Similarity search is typically reduced to k-nearest neighbor search in high-dimensional space, where objects are represented as high-dimensional vectors and their (dis)similarity is evaluated using a distance measure such as the Euclidean distance. High-dimensional similarity search is hard, because objects often contain 100s-1000s of dimensions, and these dimensions need to be processed as a single entity not as individual values. Similarity search algorithms can either return exact or approximate answers. Exact methods are expensive while approximate methods sacrifice accuracy to achieve better efficiency. We call the methods that do not provide any guarantees on the results ng-approximate, and those that provide guarantees on the approximation error, δ-ϵ-approximate methods, where ϵ is the approximation error and δ, the probability that ϵ will not be exceeded. When δ = 1, a δ-ϵ-approximate method becomes ϵ-approximate, and when ϵ = 0, an ϵ-approximate method becomes exact. Figure 1 illustrates the different flavors of the similarity search problem.

The Past & Present

Similarity search has been studied in the past three decades by different communities often using diverse and conflicting terminology. We present a unified terminology and a taxonomy (Fig 2; non-exhaustive) for similarity search techniques that reconciles the terminology used in the literature [9,10].
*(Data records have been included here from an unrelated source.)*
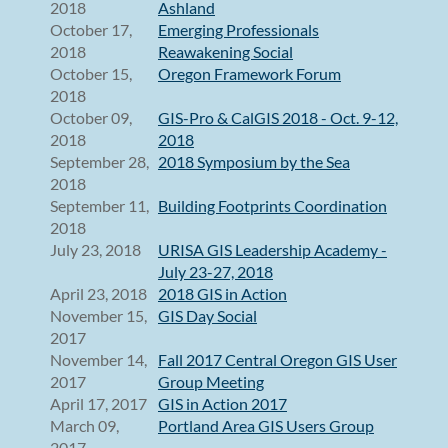
2018
Ashland
October 17,
Emerging Professionals
2018
Reawakening Social
October 15,
Oregon Framework Forum
2018
October 09,
GIS-Pro & CalGIS 2018 - Oct. 9-12,
2018
2018
September 28,
2018 Symposium by the Sea
2018
September 11,
Building Footprints Coordination
2018
July 23, 2018
URISA GIS Leadership Academy -
July 23-27, 2018
April 23, 2018
2018 GIS in Action
November 15,
GIS Day Social
2017
November 14,
Fall 2017 Central Oregon GIS User
2017
Group Meeting
April 17, 2017
GIS in Action 2017
March 09,
Portland Area GIS Users Group
2017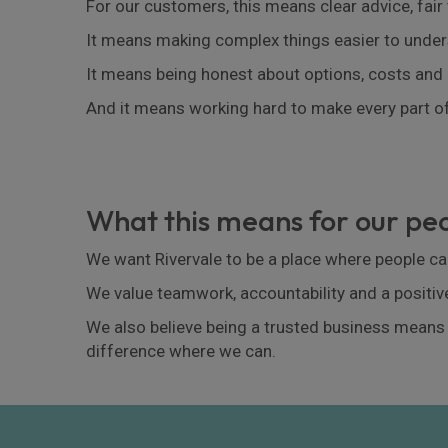
For our customers, this means clear advice, fair
It means making complex things easier to under
It means being honest about options, costs and 
And it means working hard to make every part of
What this means for our p
We want Rivervale to be a place where people can
We value teamwork, accountability and a positiv
We also believe being a trusted business means
difference where we can.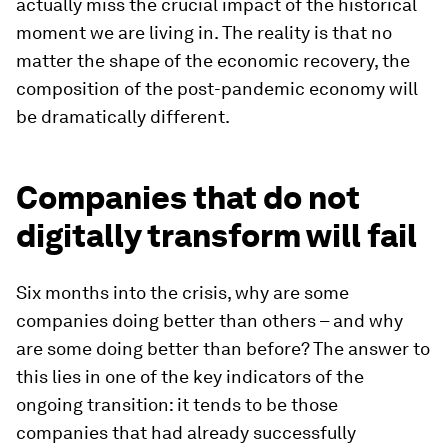
actually miss the crucial impact of the historical
moment we are living in. The reality is that no
matter the shape of the economic recovery, the
composition of the post-pandemic economy will
be dramatically different.
Companies that do not
digitally transform will fail
Six months into the crisis, why are some
companies doing better than others – and why
are some doing better than before? The answer to
this lies in one of the key indicators of the
ongoing transition: it tends to be those
companies that had already successfully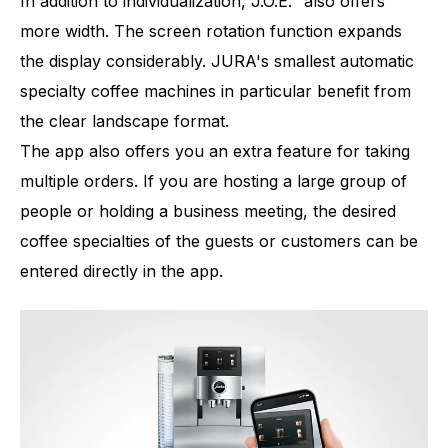
In addition to individualization, J.O.E.
also offers
more width. The screen rotation function expands
the display considerably. JURA's smallest automatic
specialty coffee machines in particular benefit from
the clear landscape format.
The app also offers you an extra feature for taking
multiple orders. If you are hosting a large group of
people or holding a business meeting, the desired
coffee specialties of the guests or customers can be
entered directly in the app.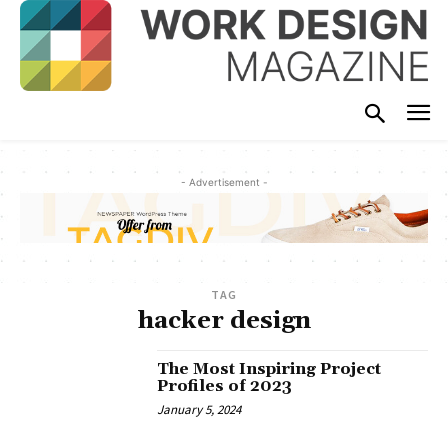
- Advertisement -
TAG
hacker design
The Most Inspiring Project
Profiles of 2023
January 5, 2024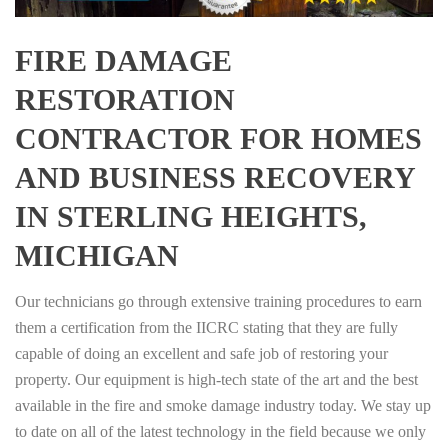
FIRE DAMAGE
RESTORATION
CONTRACTOR FOR HOMES
AND BUSINESS RECOVERY
IN STERLING HEIGHTS,
MICHIGAN
Our technicians go through extensive training procedures to earn
them a certification from the IICRC stating that they are fully
capable of doing an excellent and safe job of restoring your
property. Our equipment is high-tech state of the art and the best
available in the fire and smoke damage industry today. We stay up
to date on all of the latest technology in the field because we only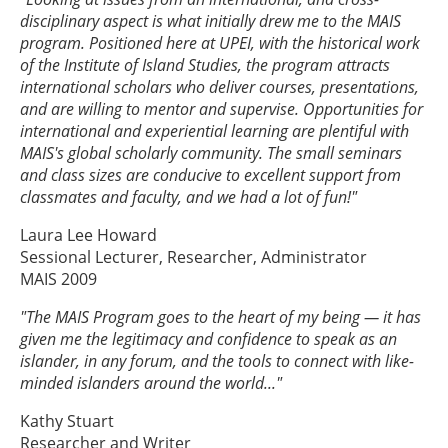
disciplinary aspect is what initially drew me to the MAIS
program. Positioned here at UPEI, with the historical work
of the Institute of Island Studies, the program attracts
international scholars who deliver courses, presentations,
and are willing to mentor and supervise. Opportunities for
international and experiential learning are plentiful with
MAIS's global scholarly community. The small seminars
and class sizes are conducive to excellent support from
classmates and faculty, and we had a lot of fun!"
Laura Lee Howard
Sessional Lecturer, Researcher, Administrator
MAIS 2009
"The MAIS Program goes to the heart of my being — it has
given me the legitimacy and confidence to speak as an
islander, in any forum, and the tools to connect with like-
minded islanders around the world..."
Kathy Stuart
Researcher and Writer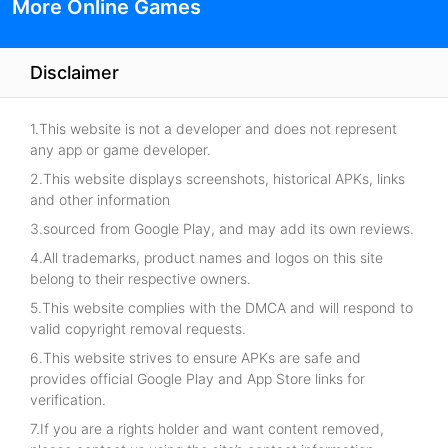
More Online Games
Disclaimer
1.This website is not a developer and does not represent
any app or game developer.
2.This website displays screenshots, historical APKs, links
and other information
3.sourced from Google Play, and may add its own reviews.
4.All trademarks, product names and logos on this site
belong to their respective owners.
5.This website complies with the DMCA and will respond to
valid copyright removal requests.
6.This website strives to ensure APKs are safe and
provides official Google Play and App Store links for
verification.
7.If you are a rights holder and want content removed,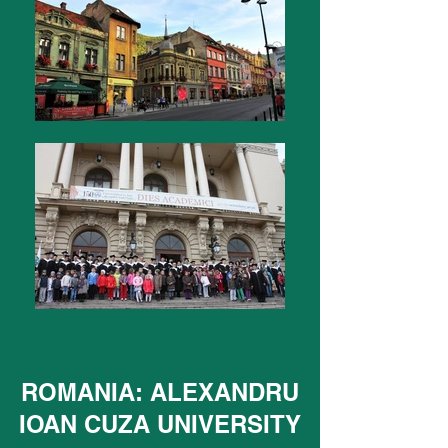
ROMANIA: ALEXANDRU
IOAN CUZA UNIVERSITY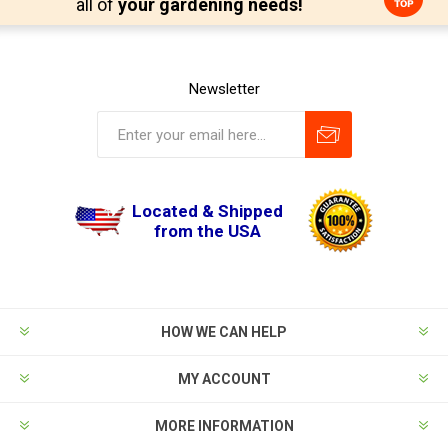
all of
your gardening needs!
Newsletter
Located & Shipped
from the USA
HOW WE CAN HELP
MY ACCOUNT
MORE INFORMATION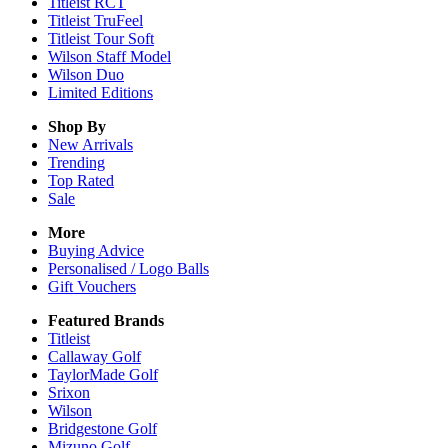
Titleist RCT
Titleist TruFeel
Titleist Tour Soft
Wilson Staff Model
Wilson Duo
Limited Editions
Shop By
New Arrivals
Trending
Top Rated
Sale
More
Buying Advice
Personalised / Logo Balls
Gift Vouchers
Featured Brands
Titleist
Callaway Golf
TaylorMade Golf
Srixon
Wilson
Bridgestone Golf
Mizuno Golf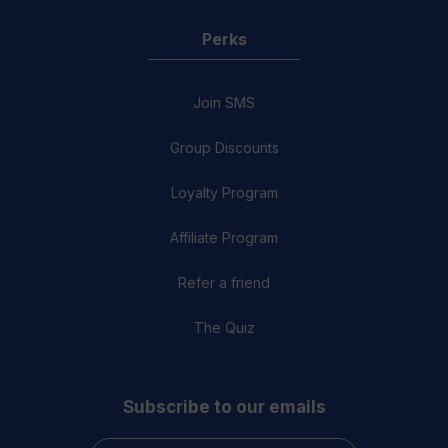
Perks
Join SMS
Group Discounts
Loyalty Program
Affiliate Program
Refer a friend
The Quiz
Subscribe to our emails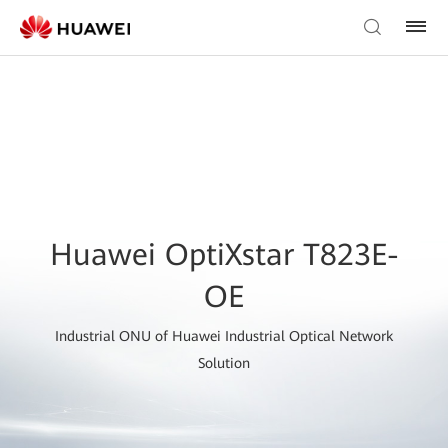
Huawei OptiXstar T823E-
OE
Industrial ONU of Huawei Industrial Optical Network
Solution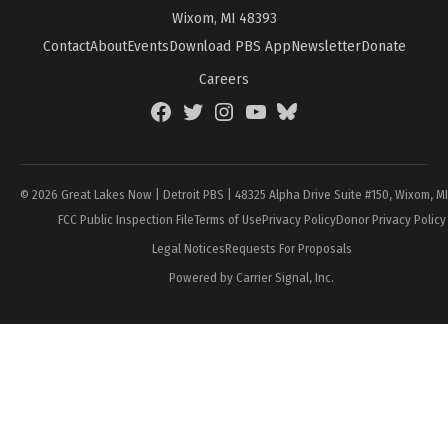
Wixom, MI 48393
Contact
About
Events
Download PBS App
Newsletter
Donate
Careers
Facebook
Twitter
Instagram
YouTube
BlueSky
Page
© 2026 Great Lakes Now | Detroit PBS | 48325 Alpha Drive Suite #150, Wixom, M
FCC Public Inspection File
Terms of Use
Privacy Policy
Donor Privacy Policy
Legal Notices
Requests For Proposals
Powered by Carrier Signal, Inc.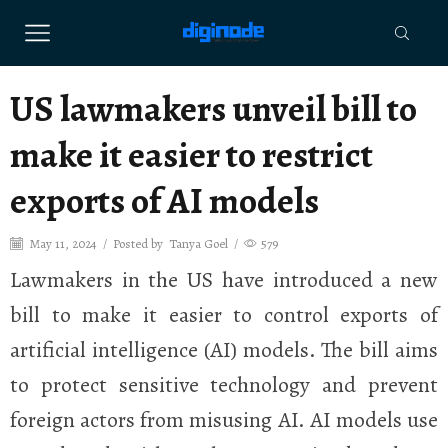
US lawmakers unveil bill to
make it easier to restrict
exports of AI models
May 11, 2024
/
Posted by
Tanya Goel
/
579
Lawmakers in the US have introduced a new
bill to make it easier to control exports of
artificial intelligence (AI) models. The bill aims
to protect sensitive technology and prevent
foreign actors from misusing AI. AI models use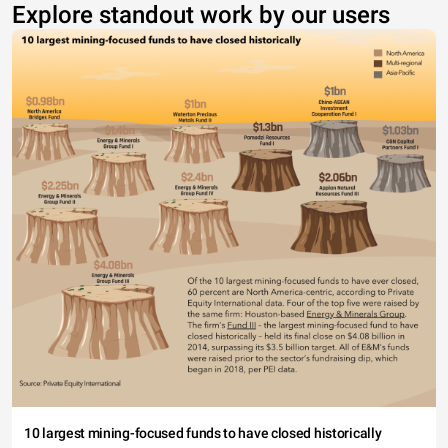
Explore standout work by our users
10 largest mining-focused funds to have closed historically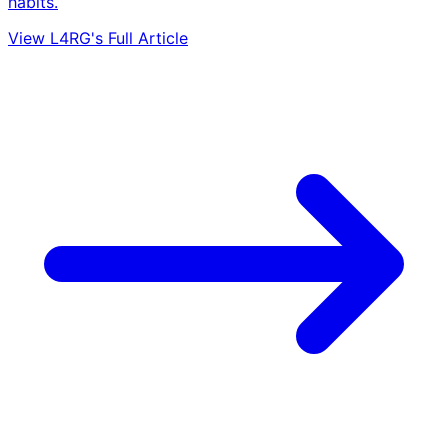
habits.
View L4RG's Full Article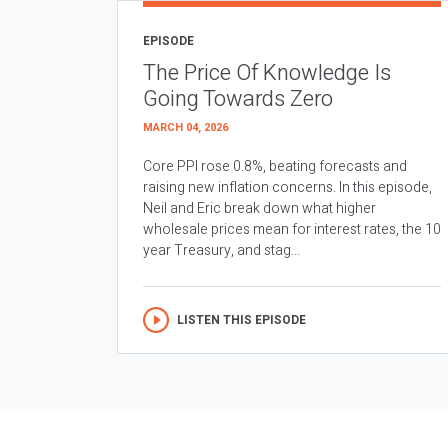
EPISODE
The Price Of Knowledge Is
Going Towards Zero
MARCH 04, 2026
Core PPI rose 0.8%, beating forecasts and
raising new inflation concerns. In this episode,
Neil and Eric break down what higher
wholesale prices mean for interest rates, the 10
year Treasury, and stag...
LISTEN THIS EPISODE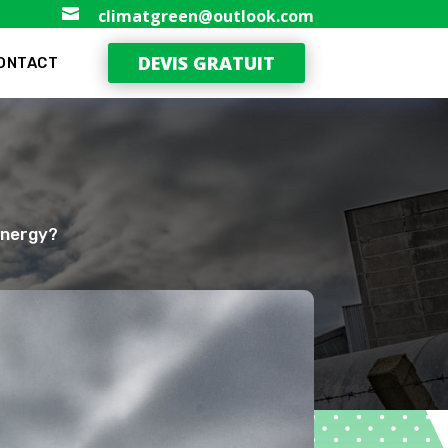

climatgreen@outlook.com
DEVIS GRATUIT
ONTACT
Energy?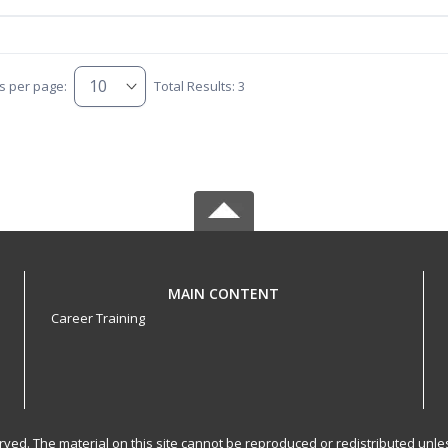
s per page:
Total Results: 3
MAIN CONTENT
Career Training
served. The material on this site cannot be reproduced or redistributed un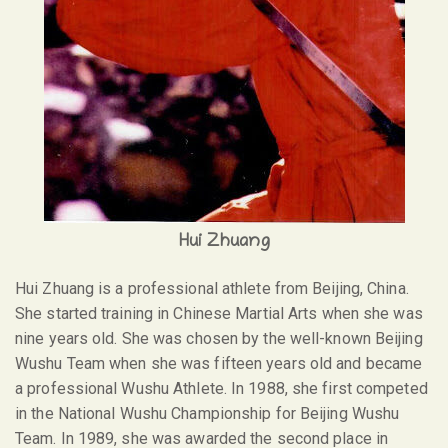
Hui Zhuang
Hui Zhuang is a professional athlete from Beijing, China.
She started training in Chinese Martial Arts when she was
nine years old. She was chosen by the well-known Beijing
Wushu Team when she was fifteen years old and became
a professional Wushu Athlete. In 1988, she first competed
in the National Wushu Championship for Beijing Wushu
Team. In 1989, she was awarded the second place in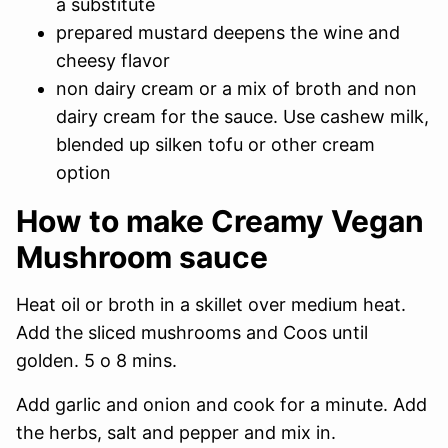
a substitute
prepared mustard deepens the wine and
cheesy flavor
non dairy cream or a mix of broth and non
dairy cream for the sauce. Use cashew milk,
blended up silken tofu or other cream
option
How to make Creamy Vegan
Mushroom sauce
Heat oil or broth in a skillet over medium heat.
Add the sliced mushrooms and Coos until
golden. 5 o 8 mins.
Add garlic and onion and cook for a minute. Add
the herbs, salt and pepper and mix in.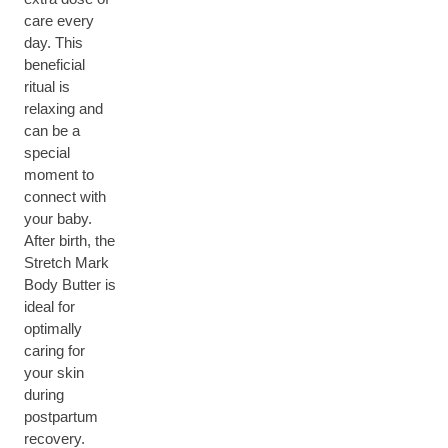
care every
day. This
beneficial
ritual is
relaxing and
can be a
special
moment to
connect with
your baby.
After birth, the
Stretch Mark
Body Butter is
ideal for
optimally
caring for
your skin
during
postpartum
recovery.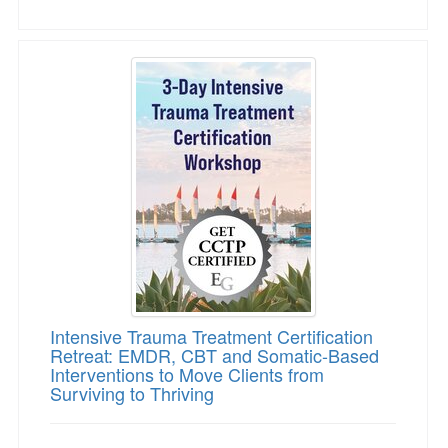
Intensive Trauma Treatment Certification Retr
Intensive Trauma Treatment Certification
Retreat: EMDR, CBT and Somatic-Based
Interventions to Move Clients from
Surviving to Thriving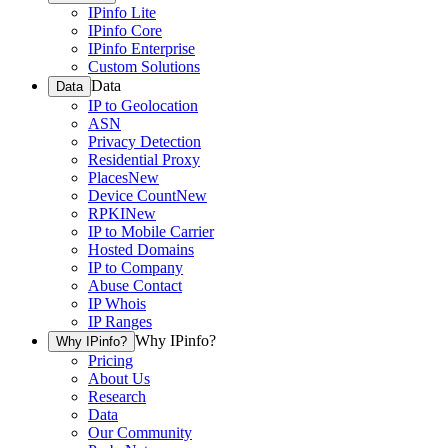
IPinfo Lite
IPinfo Core
IPinfo Enterprise
Custom Solutions
Data
Data
IP to Geolocation
ASN
Privacy Detection
Residential Proxy
Places
New
Device Count
New
RPKI
New
IP to Mobile Carrier
Hosted Domains
IP to Company
Abuse Contact
IP Whois
IP Ranges
Why IPinfo?
Why IPinfo?
Pricing
About Us
Research
Data
Our Community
[Exact Similarity Search] Exact similarity search methods return correct results but are expensive both in time and space. Many exact methods were developed either for generic high-d vectors or for specific types of objects such as data series [9,22]. These methods are based either on scans or indexes. Scans compare each query object sequentially to all candidates in the dataset. However, indexes limit the number of these comparisons by filtering the results using a pre-built indexing data structure, and refining the answers to remove false positives. All indexing methods rely on the lower-bounding property to guard against false negatives [11]. The state-of-the-art in this class is Hercules [5] on-disk and MESSI [20] in-memory.

[Approximate Similarity Search with Guarantees] Approximate similarity search methods were proposed to improve query efficiency by sacrificing some accuracy. The key challenge is to identify the right trade-offs between accuracy, efficiency and footprint. The δ-ϵ-approximate methods support guarantees on query accuracy. The most popular methods belong to the LSH family [14]; solving the problem in sub-linear time, for δ < 1. A δ-ϵ-approximate search algorithm was also proposed for the MTree [4] for δ <= 1, but this idea has not been exploited by any other technique, until only recently [10], where extensions to exact data series techniques were proposed to enable them to support δ-ϵ-approximate search. Surprisingly, these extensions outperformed both the MTree and state-of-the-art LSH techniques across all popular datasets, in-memory and on-disk.

[Approximate Similarity Search without Guarantees] The similarity search methods with guarantees are considered slow for many use cases. This led the research community both in academia and industry to develop ng-approximate methods that provide no guarantees whatsoever but have excellent empirical accuracy and efficiency. The state-of-the-art in this class are based on neighborhood graphs and inverted indexes [3,12,15,16].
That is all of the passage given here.